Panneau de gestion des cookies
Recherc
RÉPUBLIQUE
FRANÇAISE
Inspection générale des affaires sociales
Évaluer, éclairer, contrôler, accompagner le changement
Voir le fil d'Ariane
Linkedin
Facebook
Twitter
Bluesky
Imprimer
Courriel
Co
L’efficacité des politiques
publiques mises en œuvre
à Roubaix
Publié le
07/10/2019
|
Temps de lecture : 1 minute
--
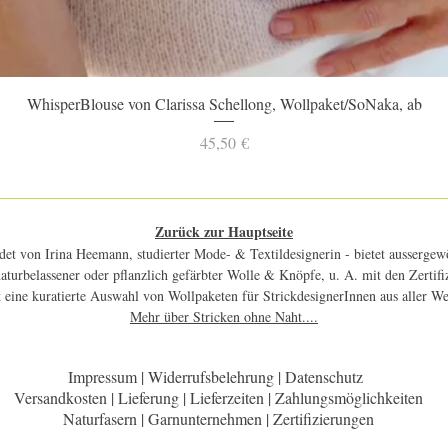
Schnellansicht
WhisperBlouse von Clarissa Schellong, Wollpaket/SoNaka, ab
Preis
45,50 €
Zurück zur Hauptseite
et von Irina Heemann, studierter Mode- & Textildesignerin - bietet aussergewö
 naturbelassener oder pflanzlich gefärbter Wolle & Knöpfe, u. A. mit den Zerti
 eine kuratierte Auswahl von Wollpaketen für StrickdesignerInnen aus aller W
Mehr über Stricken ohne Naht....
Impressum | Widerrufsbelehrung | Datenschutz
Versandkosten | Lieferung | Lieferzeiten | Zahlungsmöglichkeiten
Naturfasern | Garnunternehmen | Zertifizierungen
...
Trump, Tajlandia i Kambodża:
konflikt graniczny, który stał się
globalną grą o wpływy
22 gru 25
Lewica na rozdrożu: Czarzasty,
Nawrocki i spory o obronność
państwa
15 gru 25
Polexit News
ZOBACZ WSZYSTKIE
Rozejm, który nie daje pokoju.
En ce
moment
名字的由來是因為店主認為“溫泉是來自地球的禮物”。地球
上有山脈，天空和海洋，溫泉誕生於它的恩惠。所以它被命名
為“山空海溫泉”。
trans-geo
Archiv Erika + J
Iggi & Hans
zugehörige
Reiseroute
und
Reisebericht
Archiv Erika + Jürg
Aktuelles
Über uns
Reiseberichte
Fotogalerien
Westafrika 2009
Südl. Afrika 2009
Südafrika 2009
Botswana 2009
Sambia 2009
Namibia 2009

# [Directions]
The word "który" is the filter: copy every line of the listing above that contains it.

# [Answer space]
konflikt graniczny, który stał się
Rozejm, który nie daje pokoju.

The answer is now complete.